Hypothesis Test Sample Size and Power

Posted by Xiaoyao Yang on April 2, 2016

These all start from the moment when I saw the post: http://datapirates.blogspot.de/2016/03/why-ab-testing-sucks.html. It claims A/B test, which is exactly two sample t-test, is useless. Below is the simulation running with R.

Let’s do some experiments!

First, we generate two random vectors a and b. In this case, the average of a is 0.1467 while the average of b is 0.19. Both vector a and b are made by binary element, and the ideal average of a is 0.15, while the average of b is 0.2.

#init
sample_s <-300
b_threshold <- 20
a_threshold <- 15
set.seed(106)
a <- (sample(x = 100,size = sample_s,replace=T)<a_threshold)*1
b <- (sample(x = 100,size = sample_s,replace=T)<b_threshold)*1

Next, let’s do a simple two sample t-test.

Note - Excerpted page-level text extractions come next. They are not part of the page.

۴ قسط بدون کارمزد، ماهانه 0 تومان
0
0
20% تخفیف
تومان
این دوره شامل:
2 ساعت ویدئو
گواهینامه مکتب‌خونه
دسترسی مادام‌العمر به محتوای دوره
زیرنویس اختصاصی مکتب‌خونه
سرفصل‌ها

test <- t.test(b, a, alternative = "greater")
t <- test$statistic
degree <- test$parameter
sigma <- sd(b - a)
ncp <- (b_threshold - a_threshold)/100 * sqrt(sample_s/2)/sigma
cat("p.value:", test$p.value, "power:", 1 - pt(q = t, df = degree, ncp = ncp))
## p.value: 0.07829374 power: 0.3954021

Here we got p-value = 0.07, if we set type I error threshold to 0.05, we can not reject the Null hypothesis. However, does that means we should accept Null hypothesis and believe mean of vector a and b are same? No!. Maybe it is easy to understand this way: if we accept null hypothesis and believe there is no difference between a and b, we have 61% to make a mistake (type II), while if we reject Null hypothesis now, we have ~7% to make mistake (type I). The reason why we control type I error is that we can’t take the risk making that mistake. In another word, if we only have 300 samples each group and want to see if conversion rate improve or not, the answer should be NO.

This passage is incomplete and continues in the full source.